The success of Lake Geneva’s ice castle attraction this winter is enriching local government coffers with a sharp increase in tax revenue from local hotels.

The city is reporting that hotel taxes in January and February this year generated $63,321 in revenue, up more than 14 percent from last year’s $55,465 collected during the same period.

Hotel operators say the jump in tax collections is driven by large crowds that flocked to Lake Geneva during the winter for the new ice castle tourist attraction.

Bella Vista Suites manager Harlan James said the popular new winter attraction brought more people into town and more guests into the hotels.

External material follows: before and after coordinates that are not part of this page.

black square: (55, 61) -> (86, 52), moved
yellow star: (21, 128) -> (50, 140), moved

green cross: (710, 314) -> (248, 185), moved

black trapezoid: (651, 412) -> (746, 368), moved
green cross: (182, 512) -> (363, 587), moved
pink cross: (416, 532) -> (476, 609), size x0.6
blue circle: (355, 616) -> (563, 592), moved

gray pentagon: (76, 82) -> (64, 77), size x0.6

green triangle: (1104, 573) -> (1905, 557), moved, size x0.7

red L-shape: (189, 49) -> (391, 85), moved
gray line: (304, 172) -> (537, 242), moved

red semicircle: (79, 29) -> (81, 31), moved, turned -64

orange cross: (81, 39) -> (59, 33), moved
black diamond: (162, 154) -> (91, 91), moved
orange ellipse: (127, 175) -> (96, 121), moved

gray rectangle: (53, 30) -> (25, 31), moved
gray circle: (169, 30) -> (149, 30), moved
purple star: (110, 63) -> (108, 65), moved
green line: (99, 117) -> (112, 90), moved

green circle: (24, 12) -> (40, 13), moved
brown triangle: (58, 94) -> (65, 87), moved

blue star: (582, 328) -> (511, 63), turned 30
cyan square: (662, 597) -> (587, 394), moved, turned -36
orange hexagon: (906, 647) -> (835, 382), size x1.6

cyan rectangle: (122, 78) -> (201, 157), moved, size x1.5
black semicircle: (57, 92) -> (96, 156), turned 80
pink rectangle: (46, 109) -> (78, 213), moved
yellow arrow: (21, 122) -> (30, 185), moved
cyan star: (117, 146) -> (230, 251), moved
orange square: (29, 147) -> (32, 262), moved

“For sure, it definitely was a reason,” James said. “Pretty much, everyone who came to town was here for the ice castle.”

The ice castle operated for six weeks between late January and early March at Riviera Beach, treating children and adults to a frozen outdoor funhouse complete with slides, tunnels, fountains and other interactive features.

Inclement weather delayed the ice castle’s grand opening and disrupted operations periodically. But the first-time new addtion to winter tourism in Lake Geneva was widely hailed as a success.

Ryan Davis, president of the company Ice Castles LLC, said the company would not disclose attendance figures, although he said visitor surveys showed that at least 4,000 hotel room stays were generated in the Lake Geneva area.

Several patrons indicated that they planned to stay overnight at a hotel after visiting the ice castle, Davis said.

“It was a great winter for us,” he added.

Lake Geneva’s hotel room tax figures do not include hotels outside the city limits, such as the Grand Geneva Resort in the town of Lyons or the Abbey Resort in Fontana.

Lake Geneva’s hotel room tax is 5 percent collected on each customer’s hotel bill.

Mayor Tom Hartz said the tax revenue is used to fund the city’s tourism commission, to contribute to VISIT Lake Geneva’s regional tourism efforts, and also to fund other city operations.

“We try to generate more people staying at the hotels, which then translates into more room tax dollars,” Hartz said. “So, it’s a circular effort.”

The mayor said the city uses a portion of the revenue to hire city staff and to make infrastructure improvements.

“We need more police and public works employees, because of the additional tourists,” he said.

The city worked closely with ice castle organizers to plan the new attraction at Riviera Beach, which opened Jan. 23 and closed March 9.

Hotel room tax figures show that revenue in January totaled $26,128 compared with $23,434 in January 2018, and that revenue in February totaled $37,193 compared with $32,031 in February 2018.

Area hotel operators cheered the boost in business brought by the ice castle.

“I think it was a contributing factor,” said Kim Yopp, manager at the Geneva Inn in the town of Linn. “I think the ice castle helped bring more people to the area.”

Yopp said several of the hotel’s guests who were surveyed indicated that they came to the area to tour the ice structure.

Despite the increase in January and February, room sales tax revenue for March dropped to $35,274, down from $43,138 collected in March 2018.

Tammie Carstensen, a hotel manager who also is chairwoman of the city tourism commission, said snow and freezing rain in early March might have slowed traffic to the ice castle.

“I’m going to pin it on the weather,” she said.

Carstensen, who is general manager of Harbor Shores hotel, said the ice castle brought crowds to Lake Geneva during what was otherwise a difficult winter season when extreme weather would have hurt tourism.

“If you look at the weather we had this winter, our numbers should have been horrible,” she said.

Others attributed the March decrease in hotel tax dollars to a normal seasonal transition.

“February was busy with Winterfest and ice castle,” James said. “March is usually a slow month.”

Hotel operators also feel encouraged that the ice castle

The hotel managers said they feel the ice castle will continue to pay dividends as visitors who enjoyed the winter attraction help consider options for their summer travel destinations.

Carstensen said Lake Geneva got a lot of attention both locally and nationally due to the ice castle.

“It put us on the map,” she said. “I think it will help make use a year-round destination.”

Yopp said several people who stayed at the Geneva Inn during the winter indicated that they planned to return this summer.

“Many guests who were here during the winter asked what was going on during the summer,” she said. “So, I do think it was a big help.”